The Government has both, in such measure that it is literally a captive to the system. In the years between the end of the Cold War and 9-11, it literally hired no one. The result has got them in a pickle, with a whole segment of the senior workforce retiring and turning into contractors. How does it then attract the sort of people they need for complex adventures overseas?

Particularly when industry is hiring the best away. The Post started to dig into the problem this week, and it is a hard one.

Last year, the President's Commission on Weapons of Mass Destruction called on Director of National Intelligence Negroponte to create a more uniform pay and personnel system to create a more agile workforce.

To do that, the Ambassador just appointed a human resources director to jam all sixteen component agencies into a common pay system. This is happening elsewhere in the government, notably in the Department of Defense, so it is worth a brief discussion, since the Post apparently does not grasp how complex and contentious the issue is likely to be.

First, the basics. The bulk of the Intelligence Community- the IC- is resident in Defense Agencies, where they were hidden in the Cold War to minimize their visibility.

The three-letter players are by far the largest employers- NSA, DIA and NGA. Each has a large force of active duty military “on detail.” They are paid by the Military Departments, and their paychecks are addressed by the Defense Advisory Committee on Military Compensation.

The Director of National Intelligence does not have much influence over them, since they will continue to be "provided, equipped and trained" by the military departments under US Code Title 10.

A large percentage of civilian workers in the IC are likewise employed by the Services or the three letter Combat Support Agencies. Outside agencies, not owing fealty to Secretary Rumsfeld, are under wildly disparate pay systems. That makes it difficult to reassign and recruit employees from CIA, State and Justice to do things that need to be done in the new structure.

Complicating the issue are incentives and bonuses offered by some parts of the community for low-density, high-value skills in operations and languages.

It is complex. A memorable example occurred with the establishment of what was then known as the National Imagery and Mapping Agency. As part of the merger, the secretive National Photographic Interpretation Center (NPIC) was slated for re-subordination. NPIC was staffed jointly by CIA and DoD personnel.

The CIA employees were informed they were transferring from the Langley pay system to DoD in the transfer. There was near rioting in the workforce. Many of whom had unique skills, and could not be permitted to leave.

The compromise that stopped the riot was letting them retain their status as Agency employees, though it continued to cause animosity in the other workers who were not so lucky. Eventually, the issue was resolved through attrition and retirement, though rancor remains even now.
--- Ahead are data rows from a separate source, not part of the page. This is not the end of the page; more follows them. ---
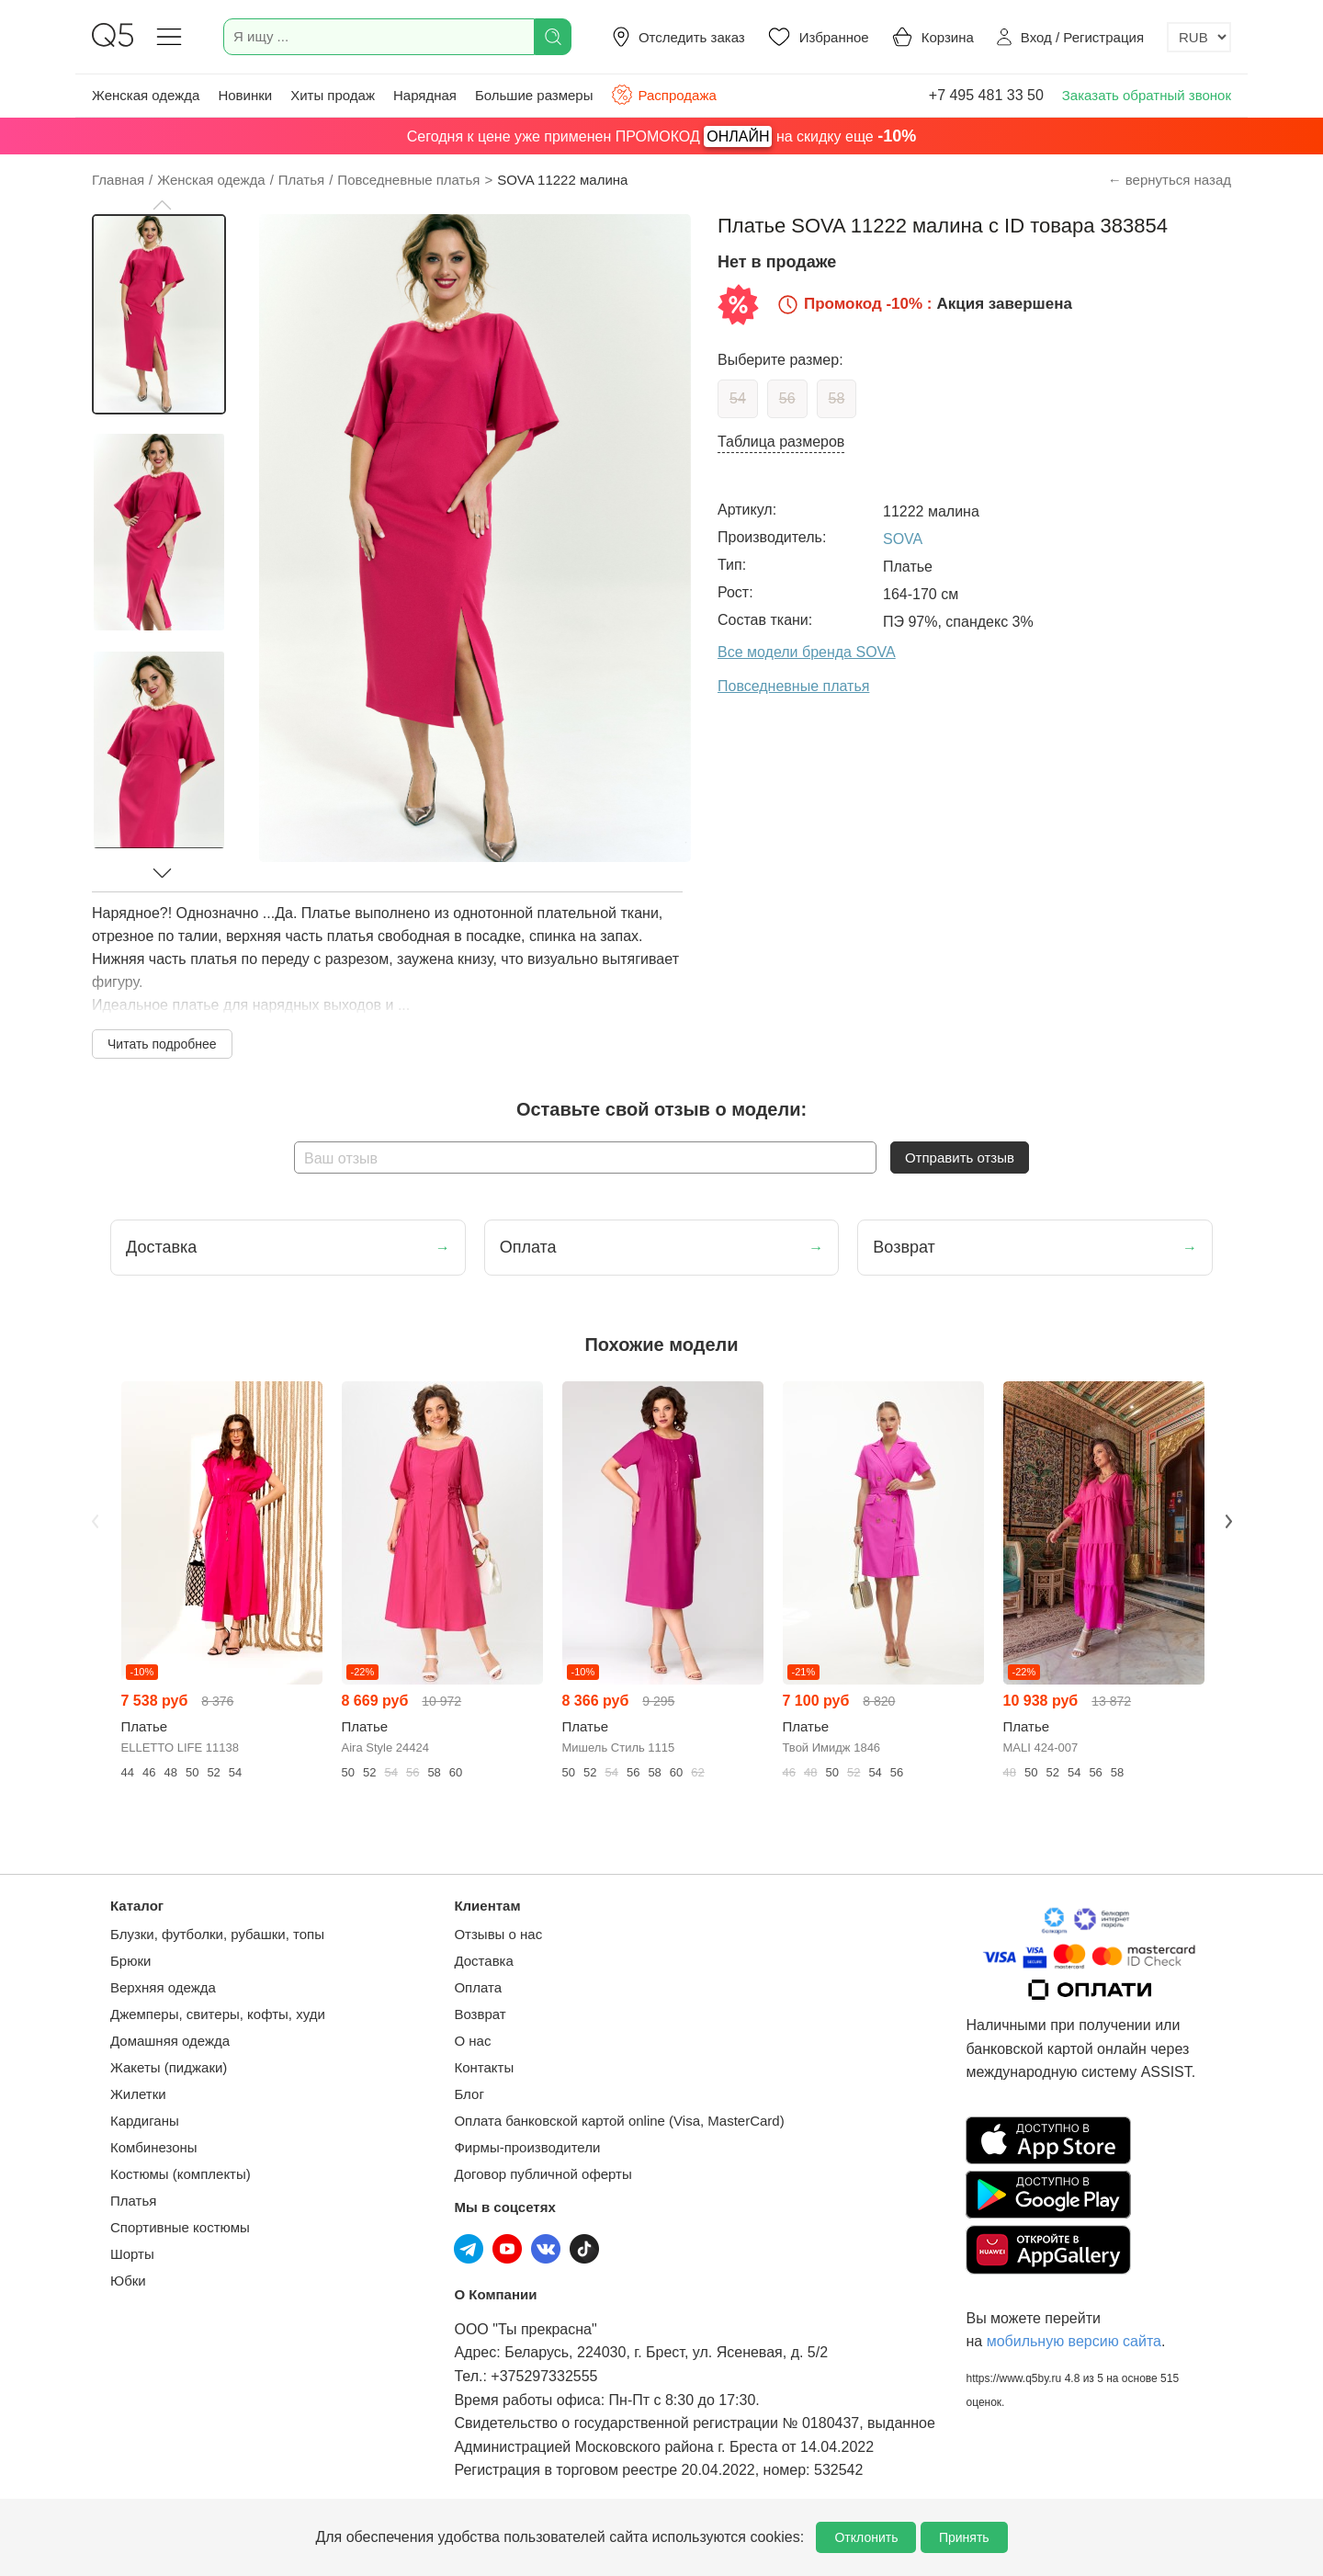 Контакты (484, 2067)
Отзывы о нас (498, 1934)
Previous (94, 1521)
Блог (468, 2094)
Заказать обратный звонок (1146, 95)
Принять (964, 2537)
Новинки (245, 95)
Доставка (483, 1961)
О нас (472, 2040)
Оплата (478, 1987)
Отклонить (866, 2537)
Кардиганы (144, 2120)
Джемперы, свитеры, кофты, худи (217, 2014)
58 (837, 398)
Over at the Department of Homeland Security, which likewise is a member of the IC, management has been trying to deal with the twenty-odd separate pay systems that came with its creation.

Janet Hale was the official charged with bringing them all together, and she is quitting in May after three years on the job. She had 180,000 recalcitrant employees, and the job is not done yet.

The personnel reform confronting Ambassador Negroponte is daunting, and is called the “most ambitious scheme the Government has taken on in decades.”

That is a code phrase for toxic waste. The optimistic officials taking on the challenge say there are no deadlines for the overhaul, and nothing is on the table in terms of concrete proposals.

Previous attempts to adopt new pay systems have failed. A CIA initiative was put on hold in 2001, a victim of worker dissatisfaction. If it sounds like the Agency folks have a pretty good deal, you would be right.

The NIMA experience with consolidating pay systems resulted in a stalemate that was rectified only by the passage of time.

Grandfathering existing employees to their old systems while instituting reforms for new hires may be the unsatisfactory still years away.

Of course, there is an alternative. They could just start over, and out-source the whole enterprise. They could leave it to industry, make it a pay-for-performance thing. Out here nothing is certain, and everything is up for grabs.